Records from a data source

☆ ☆ ☆ ☆ ☆

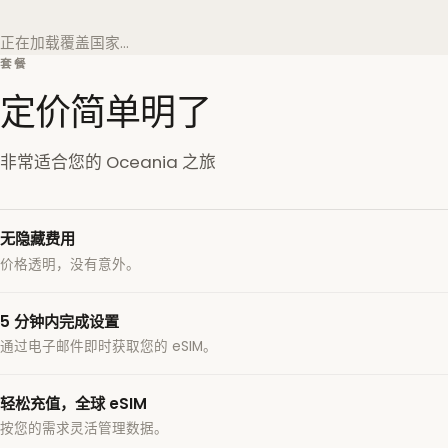
正在加载覆盖国家…
套餐
定价简单明了
非常适合您的 Oceania 之旅
无隐藏费用
价格透明，没有意外。
5 分钟内完成设置
通过电子邮件即时获取您的 eSIM。
轻松充值，全球 eSIM
按您的需求灵活管理数据。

☆ ☆ ☆ ☆ ☆

**Problem to solve**
Would you please set down the data above again exactly, without its pictures?

**Answer section**
正在加载覆盖国家…
套餐
定价简单明了
非常适合您的 Oceania 之旅
无隐藏费用
价格透明，没有意外。
5 分钟内完成设置
通过电子邮件即时获取您的 eSIM。
轻松充值，全球 eSIM
按您的需求灵活管理数据。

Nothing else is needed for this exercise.